-- Opening Marker --

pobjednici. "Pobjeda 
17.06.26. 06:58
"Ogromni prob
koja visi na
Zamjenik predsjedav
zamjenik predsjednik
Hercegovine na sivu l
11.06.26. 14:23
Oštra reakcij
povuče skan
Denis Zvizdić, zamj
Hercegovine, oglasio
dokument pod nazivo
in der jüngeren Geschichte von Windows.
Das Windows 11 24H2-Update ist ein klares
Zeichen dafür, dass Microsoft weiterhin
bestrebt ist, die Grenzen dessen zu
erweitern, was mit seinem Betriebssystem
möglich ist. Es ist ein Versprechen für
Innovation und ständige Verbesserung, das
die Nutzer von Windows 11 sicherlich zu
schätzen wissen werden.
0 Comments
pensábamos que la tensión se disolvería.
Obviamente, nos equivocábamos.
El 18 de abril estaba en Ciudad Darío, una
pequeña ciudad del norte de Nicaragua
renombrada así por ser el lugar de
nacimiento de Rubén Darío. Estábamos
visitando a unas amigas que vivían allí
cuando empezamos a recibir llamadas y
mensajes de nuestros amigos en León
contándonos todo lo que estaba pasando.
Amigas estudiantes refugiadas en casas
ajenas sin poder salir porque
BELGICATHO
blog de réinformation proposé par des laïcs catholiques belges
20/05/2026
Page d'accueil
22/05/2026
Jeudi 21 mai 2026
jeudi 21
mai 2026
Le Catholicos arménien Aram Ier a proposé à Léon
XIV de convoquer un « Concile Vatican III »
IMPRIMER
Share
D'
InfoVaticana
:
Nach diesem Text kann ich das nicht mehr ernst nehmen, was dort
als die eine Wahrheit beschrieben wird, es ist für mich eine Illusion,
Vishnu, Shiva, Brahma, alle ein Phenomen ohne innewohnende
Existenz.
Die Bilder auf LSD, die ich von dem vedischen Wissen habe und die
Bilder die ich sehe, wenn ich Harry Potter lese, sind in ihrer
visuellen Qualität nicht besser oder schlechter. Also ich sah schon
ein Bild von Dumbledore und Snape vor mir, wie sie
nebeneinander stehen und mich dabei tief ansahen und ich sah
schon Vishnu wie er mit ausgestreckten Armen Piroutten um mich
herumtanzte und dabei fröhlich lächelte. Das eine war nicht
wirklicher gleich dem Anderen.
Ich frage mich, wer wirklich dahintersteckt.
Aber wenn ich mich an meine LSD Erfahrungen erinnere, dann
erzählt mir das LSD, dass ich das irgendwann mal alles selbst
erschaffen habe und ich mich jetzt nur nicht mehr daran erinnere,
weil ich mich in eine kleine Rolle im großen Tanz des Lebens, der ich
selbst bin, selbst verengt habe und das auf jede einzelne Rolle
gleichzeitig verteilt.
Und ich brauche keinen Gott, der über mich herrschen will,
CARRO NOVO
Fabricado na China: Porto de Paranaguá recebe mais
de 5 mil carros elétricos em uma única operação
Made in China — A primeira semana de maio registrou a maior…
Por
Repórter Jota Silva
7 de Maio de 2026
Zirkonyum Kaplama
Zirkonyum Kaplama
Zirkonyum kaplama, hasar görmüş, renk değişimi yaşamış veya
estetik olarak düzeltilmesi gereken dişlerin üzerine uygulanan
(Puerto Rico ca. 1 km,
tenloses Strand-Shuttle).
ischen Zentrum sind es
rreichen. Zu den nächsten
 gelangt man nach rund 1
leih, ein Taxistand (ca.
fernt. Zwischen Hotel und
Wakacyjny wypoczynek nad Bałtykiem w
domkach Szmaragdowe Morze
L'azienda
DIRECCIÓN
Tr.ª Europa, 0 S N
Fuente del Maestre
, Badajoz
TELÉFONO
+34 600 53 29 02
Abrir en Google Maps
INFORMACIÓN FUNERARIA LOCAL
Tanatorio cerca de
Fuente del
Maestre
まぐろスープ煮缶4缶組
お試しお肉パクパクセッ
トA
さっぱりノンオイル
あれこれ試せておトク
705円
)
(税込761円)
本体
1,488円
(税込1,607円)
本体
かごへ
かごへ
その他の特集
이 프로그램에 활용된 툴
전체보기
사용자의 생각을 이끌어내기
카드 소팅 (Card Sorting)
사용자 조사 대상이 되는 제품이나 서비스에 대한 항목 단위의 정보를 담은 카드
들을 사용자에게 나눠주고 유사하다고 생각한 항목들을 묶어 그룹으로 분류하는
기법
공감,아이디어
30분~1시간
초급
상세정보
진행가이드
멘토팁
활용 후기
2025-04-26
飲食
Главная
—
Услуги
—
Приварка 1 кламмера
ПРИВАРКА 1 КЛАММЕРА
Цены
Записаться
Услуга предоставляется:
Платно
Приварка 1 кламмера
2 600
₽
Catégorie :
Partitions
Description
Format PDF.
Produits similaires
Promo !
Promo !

-- Closing Marker --

→ Work to be completed: Output the full set of entries exactly as they were given.

→ Result of this exercise:
pobjednici. "Pobjeda 
17.06.26. 06:58
"Ogromni prob
koja visi na
Zamjenik predsjedav
zamjenik predsjednik
Hercegovine na sivu l
11.06.26. 14:23
Oštra reakcij
povuče skan
Denis Zvizdić, zamj
Hercegovine, oglasio
dokument pod nazivo
in der jüngeren Geschichte von Windows.
Das Windows 11 24H2-Update ist ein klares
Zeichen dafür, dass Microsoft weiterhin
bestrebt ist, die Grenzen dessen zu
erweitern, was mit seinem Betriebssystem
möglich ist. Es ist ein Versprechen für
Innovation und ständige Verbesserung, das
die Nutzer von Windows 11 sicherlich zu
schätzen wissen werden.
0 Comments
pensábamos que la tensión se disolvería.
Obviamente, nos equivocábamos.
El 18 de abril estaba en Ciudad Darío, una
pequeña ciudad del norte de Nicaragua
renombrada así por ser el lugar de
nacimiento de Rubén Darío. Estábamos
visitando a unas amigas que vivían allí
cuando empezamos a recibir llamadas y
mensajes de nuestros amigos en León
contándonos todo lo que estaba pasando.
Amigas estudiantes refugiadas en casas
ajenas sin poder salir porque
BELGICATHO
blog de réinformation proposé par des laïcs catholiques belges
20/05/2026
Page d'accueil
22/05/2026
Jeudi 21 mai 2026
jeudi 21
mai 2026
Le Catholicos arménien Aram Ier a proposé à Léon
XIV de convoquer un « Concile Vatican III »
IMPRIMER
Share
D'
InfoVaticana
:
Nach diesem Text kann ich das nicht mehr ernst nehmen, was dort
als die eine Wahrheit beschrieben wird, es ist für mich eine Illusion,
Vishnu, Shiva, Brahma, alle ein Phenomen ohne innewohnende
Existenz.
Die Bilder auf LSD, die ich von dem vedischen Wissen habe und die
Bilder die ich sehe, wenn ich Harry Potter lese, sind in ihrer
visuellen Qualität nicht besser oder schlechter. Also ich sah schon
ein Bild von Dumbledore und Snape vor mir, wie sie
nebeneinander stehen und mich dabei tief ansahen und ich sah
schon Vishnu wie er mit ausgestreckten Armen Piroutten um mich
herumtanzte und dabei fröhlich lächelte. Das eine war nicht
wirklicher gleich dem Anderen.
Ich frage mich, wer wirklich dahintersteckt.
Aber wenn ich mich an meine LSD Erfahrungen erinnere, dann
erzählt mir das LSD, dass ich das irgendwann mal alles selbst
erschaffen habe und ich mich jetzt nur nicht mehr daran erinnere,
weil ich mich in eine kleine Rolle im großen Tanz des Lebens, der ich
selbst bin, selbst verengt habe und das auf jede einzelne Rolle
gleichzeitig verteilt.
Und ich brauche keinen Gott, der über mich herrschen will,
CARRO NOVO
Fabricado na China: Porto de Paranaguá recebe mais
de 5 mil carros elétricos em uma única operação
Made in China — A primeira semana de maio registrou a maior…
Por
Repórter Jota Silva
7 de Maio de 2026
Zirkonyum Kaplama
Zirkonyum Kaplama
Zirkonyum kaplama, hasar görmüş, renk değişimi yaşamış veya
estetik olarak düzeltilmesi gereken dişlerin üzerine uygulanan
(Puerto Rico ca. 1 km,
tenloses Strand-Shuttle).
ischen Zentrum sind es
rreichen. Zu den nächsten
 gelangt man nach rund 1
leih, ein Taxistand (ca.
fernt. Zwischen Hotel und
Wakacyjny wypoczynek nad Bałtykiem w
domkach Szmaragdowe Morze
L'azienda
DIRECCIÓN
Tr.ª Europa, 0 S N
Fuente del Maestre
, Badajoz
TELÉFONO
+34 600 53 29 02
Abrir en Google Maps
INFORMACIÓN FUNERARIA LOCAL
Tanatorio cerca de
Fuente del
Maestre
まぐろスープ煮缶4缶組
お試しお肉パクパクセッ
トA
さっぱりノンオイル
あれこれ試せておトク
705円
)
(税込761円)
本体
1,488円
(税込1,607円)
本体
かごへ
かごへ
その他の特集
이 프로그램에 활용된 툴
전체보기
사용자의 생각을 이끌어내기
카드 소팅 (Card Sorting)
사용자 조사 대상이 되는 제품이나 서비스에 대한 항목 단위의 정보를 담은 카드
들을 사용자에게 나눠주고 유사하다고 생각한 항목들을 묶어 그룹으로 분류하는
기법
공감,아이디어
30분~1시간
초급
상세정보
진행가이드
멘토팁
활용 후기
2025-04-26
飲食
Главная
—
Услуги
—
Приварка 1 кламмера
ПРИВАРКА 1 КЛАММЕРА
Цены
Записаться
Услуга предоставляется:
Платно
Приварка 1 кламмера
2 600
₽
Catégorie :
Partitions
Description
Format PDF.
Produits similaires
Promo !
Promo !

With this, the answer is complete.